La trajectoire future du reporting relatif au climat devrait connaître une évolution règlementaire supplémentaire, tant au niveau national qu’international, avec d’éventuelles extensions de l’étendue des divulgations, y compris une couverture plus complète des émissions de la chaîne de valeur (Scope 3).
Les efforts d’harmonisation mondiale, menés notamment par des organisations comme l’ISSB, visent à établir des normes de divulgation uniformes, facilitant la comparabilité et la cohérence entre les marchés. À mesure que les exigences des investisseurs et de la société évoluent, la pression sur les entreprises pour fournir des divulgations claires et utilisables devrait s’accentuer, nécessitant une approche proactive et stratégique de la gestion et du reporting des risques climatiques. Les entreprises qui intègrent efficacement la durabilité dans leurs modèles économiques et leurs structures de gouvernance pourront non seulement se conformer aux exigences réglementaires, mais aussi créer de nouvelles opportunités de valeur. Le succès des règles de la SEC dépendra en fin de compte de leur impact sur les pratiques des entreprises et du passage plus large vers une économie durable et résiliente face au climat.

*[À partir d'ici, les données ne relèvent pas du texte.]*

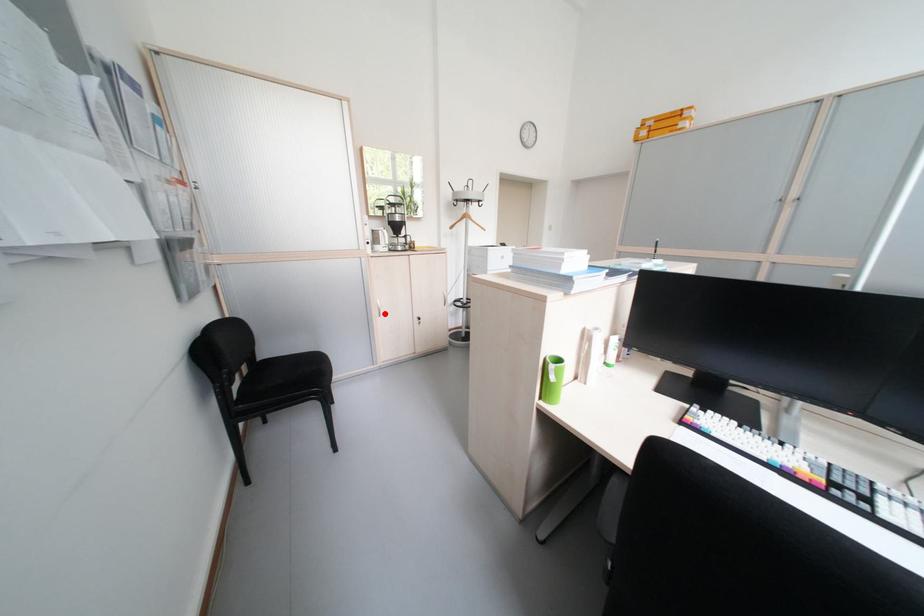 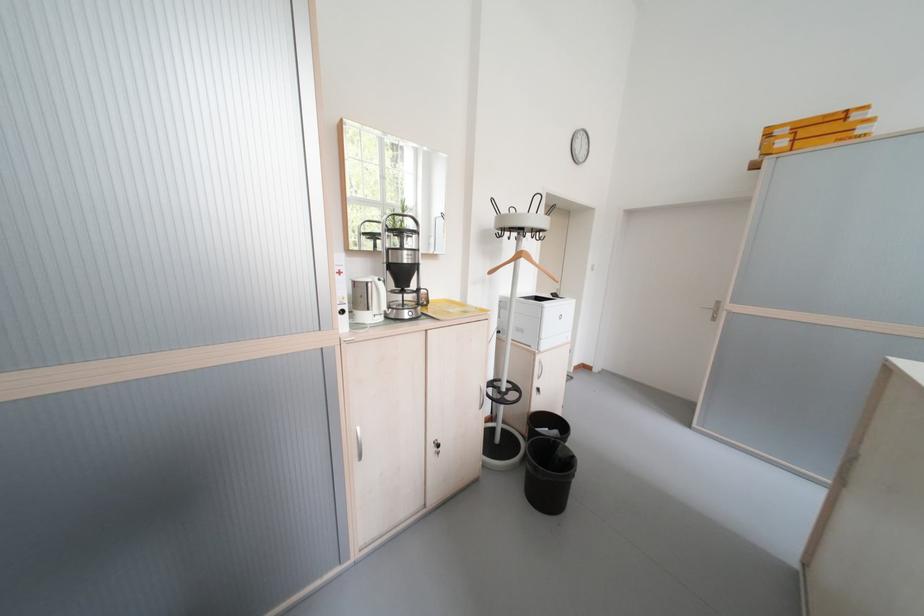 Question: I am providing you with two images of the same scene from different viewpoints. A red point is shown in image1. For the corresponding object point in image2, is it positioned nearer or farther from the camera?

Choices:
 (A) Nearer
 (B) Farther

Answer: (B)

Des divulgations transparentes et utiles pour la prise de décision deviennent de plus en plus cruciales dans l’orientation des flux de capitaux vers des entreprises durables et innovantes. Bien que l’initiative de la SEC constitue une avancée majeure, elle s’inscrit dans un parcours continu nécessitant une collaboration et un engagement constants pour traiter les implications financières du changement climatique et favoriser un avenir durable.